From a130005c0520fd174d02f54147cc27bdcfa0c6d8 Mon Sep 17 00:00:00 2001
From: Wills Feng <wills.feng@ibm.com>
Date: Mon, 15 Apr 2024 14:47:47 -0700
Subject: [PATCH] add inverse_weibull_cdf

---
 velox/docs/functions/presto/math.rst          |  5 ++
 velox/functions/prestosql/Probability.h       | 20 ++++++++
 .../ArithmeticFunctionsRegistration.cpp       |  4 ++
 .../prestosql/tests/ProbabilityTest.cpp       | 47 +++++++++++++++++++
 4 files changed, 76 insertions(+)
diff --git a/velox/docs/functions/presto/math.rst b/velox/docs/functions/presto/math.rst
index 82a5a73594b31..002b40bdaf265 100644
--- a/velox/docs/functions/presto/math.rst
+++ b/velox/docs/functions/presto/math.rst
@@ -319,6 +319,11 @@ Probability Functions: inverse_cdf
     probability (p): P(N < n). The a, b parameters must be positive real values (all of type DOUBLE).
     The probability p must lie on the interval [0, 1].
 
+.. function:: inverse_weibull_cdf(a, b, p) -> double
+
+    Compute the inverse of the Weibull cdf with given parameters ``a``, ``b`` for the probability ``p``.
+    The ``a``, ``b`` parameters must be positive double values.
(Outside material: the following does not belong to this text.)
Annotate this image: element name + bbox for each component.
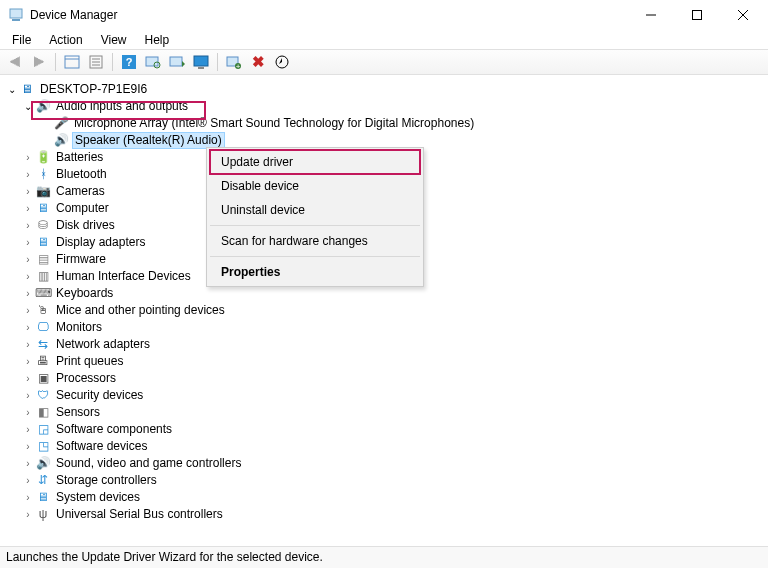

The probability ``p`` must be a double
+    on the interval [0, 1].
 
 ====================================
 Statistical Functions
diff --git a/velox/functions/prestosql/Probability.h b/velox/functions/prestosql/Probability.h
index d3517ee2afd48..68eb4c39ea9be 100644
--- a/velox/functions/prestosql/Probability.h
+++ b/velox/functions/prestosql/Probability.h
@@ -249,5 +249,25 @@ struct WeibullCDFFunction {
   }
 };
 
+template <typename T>
+struct InverseWeibullCDFFunction {
+  VELOX_DEFINE_FUNCTION_TYPES(T);
+
+  FOLLY_ALWAYS_INLINE void call(double& result, double a, double b, double p) {
+    static constexpr double kInf = std::numeric_limits<double>::infinity();
+
+    VELOX_USER_CHECK((p >= 0) && (p <= 1), "p must be in the interval [0, 1]");
+    VELOX_USER_CHECK_GT(a, 0, "a must be greater than 0");
+    VELOX_USER_CHECK_GT(b, 0, "b must be greater than 0");
+
+    if (b == kInf) {
+      result = kInf;
+    } else {
+      // https://commons.apache.org/proper/commons-math/javadocs/api-3.6.1/org/apache/commons/math3/distribution/WeibullDistribution.html#inverseCumulativeProbability(double)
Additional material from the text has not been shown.